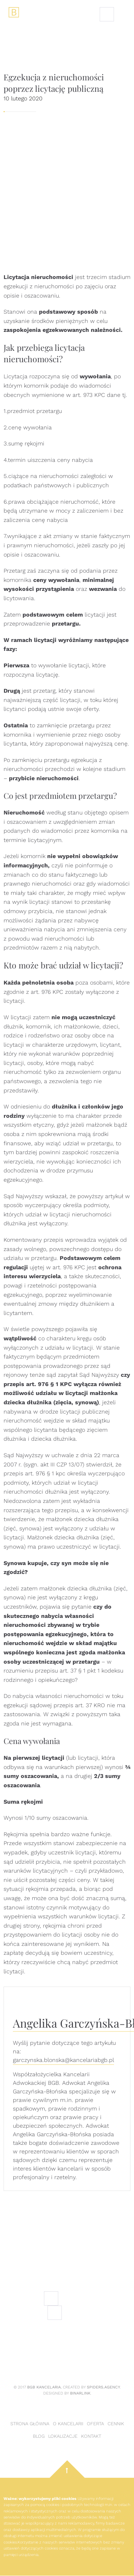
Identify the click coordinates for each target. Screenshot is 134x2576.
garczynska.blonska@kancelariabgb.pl (63, 2060)
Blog (39, 2436)
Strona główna (29, 2423)
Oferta (95, 2423)
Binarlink (80, 2393)
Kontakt (91, 2436)
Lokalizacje (63, 2436)
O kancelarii (68, 2423)
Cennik (116, 2423)
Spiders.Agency (103, 2387)
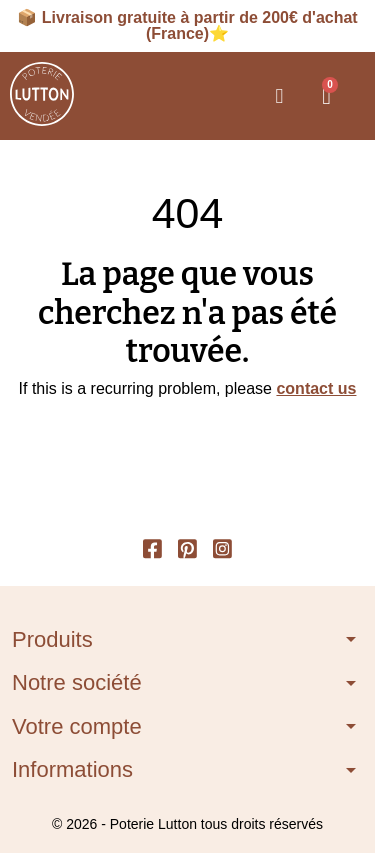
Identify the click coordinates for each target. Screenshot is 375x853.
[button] (279, 96)
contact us (316, 388)
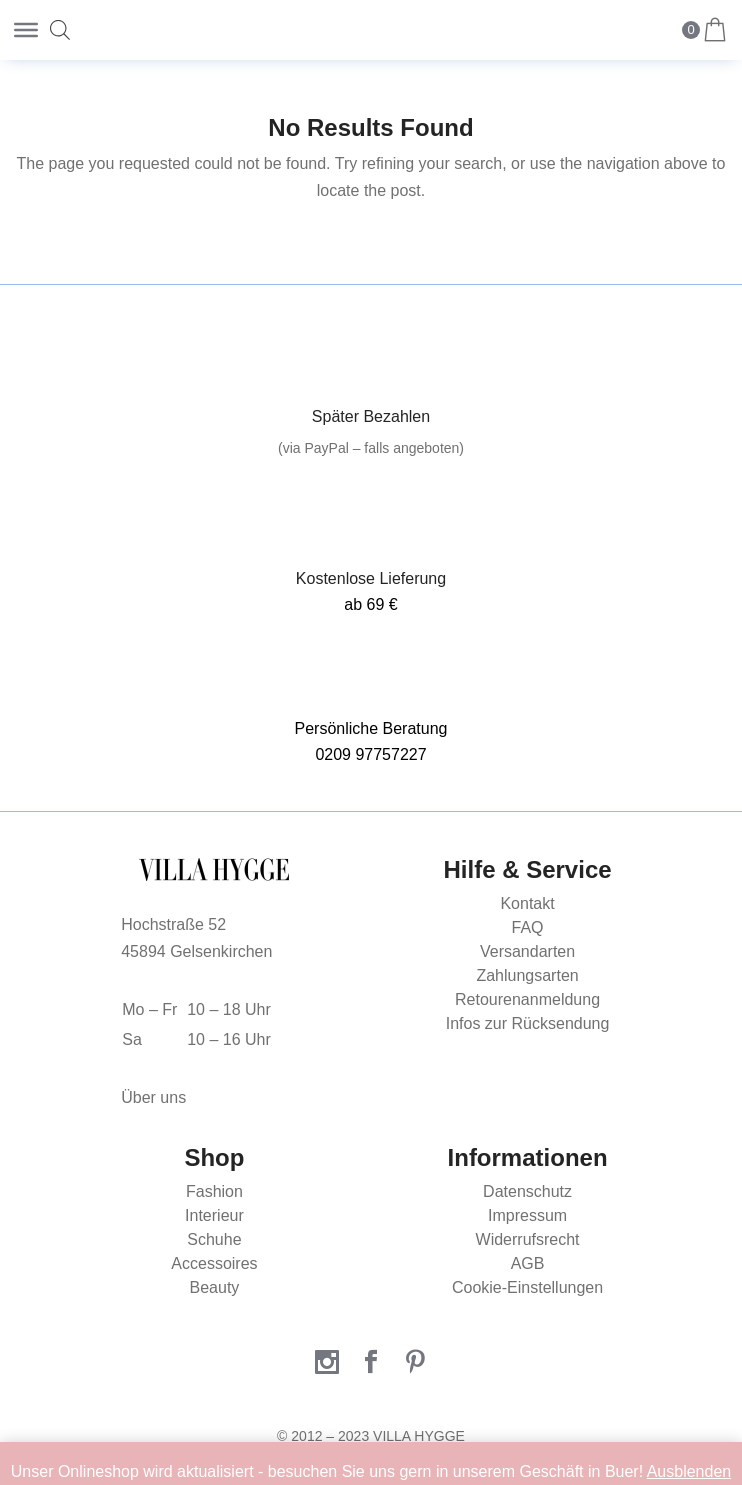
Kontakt (527, 903)
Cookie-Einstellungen (527, 1287)
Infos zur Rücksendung (528, 1023)
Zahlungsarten (527, 975)
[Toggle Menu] (26, 30)
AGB (528, 1263)
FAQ (528, 927)
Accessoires (214, 1263)
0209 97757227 (370, 754)
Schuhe (214, 1239)
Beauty (215, 1287)
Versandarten (527, 951)
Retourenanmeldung (527, 999)
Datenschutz (527, 1191)
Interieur (214, 1215)
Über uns (153, 1097)
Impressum (527, 1215)
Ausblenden (689, 1471)
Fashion (214, 1191)
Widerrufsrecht (528, 1239)
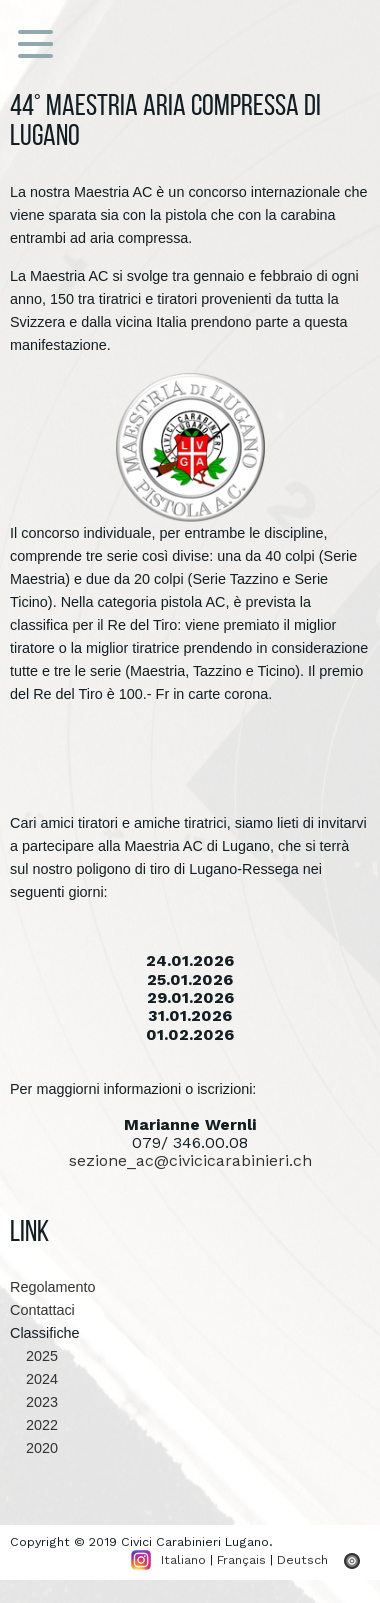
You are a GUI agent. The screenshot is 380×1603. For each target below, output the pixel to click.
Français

• [TASK OBJECTIVE]: Repeat, with no pictures, each line from the beginning of the data through the line containing "Widerrufsrecht (528, 1239)", inclusive.

• [TASK SOLUTION]:
Identify the click coordinates for each target. Screenshot is 134x2576.
garczynska.blonska@kancelariabgb.pl (63, 2060)
Blog (39, 2436)
Strona główna (29, 2423)
Oferta (95, 2423)
Binarlink (80, 2393)
Kontakt (91, 2436)
Lokalizacje (63, 2436)
O kancelarii (68, 2423)
Cennik (116, 2423)
Spiders.Agency (103, 2387)
Identify the click coordinates for each target. Screenshot is 375x853.
[button] (279, 96)
contact us (316, 388)
Kontakt (527, 903)
Cookie-Einstellungen (527, 1287)
Infos zur Rücksendung (528, 1023)
Zahlungsarten (527, 975)
[Toggle Menu] (26, 30)
AGB (528, 1263)
FAQ (528, 927)
Accessoires (214, 1263)
0209 97757227 (370, 754)
Schuhe (214, 1239)
Beauty (215, 1287)
Versandarten (527, 951)
Retourenanmeldung (527, 999)
Datenschutz (527, 1191)
Interieur (214, 1215)
Über uns (153, 1097)
Impressum (527, 1215)
Ausblenden (689, 1471)
Fashion (214, 1191)
Widerrufsrecht (528, 1239)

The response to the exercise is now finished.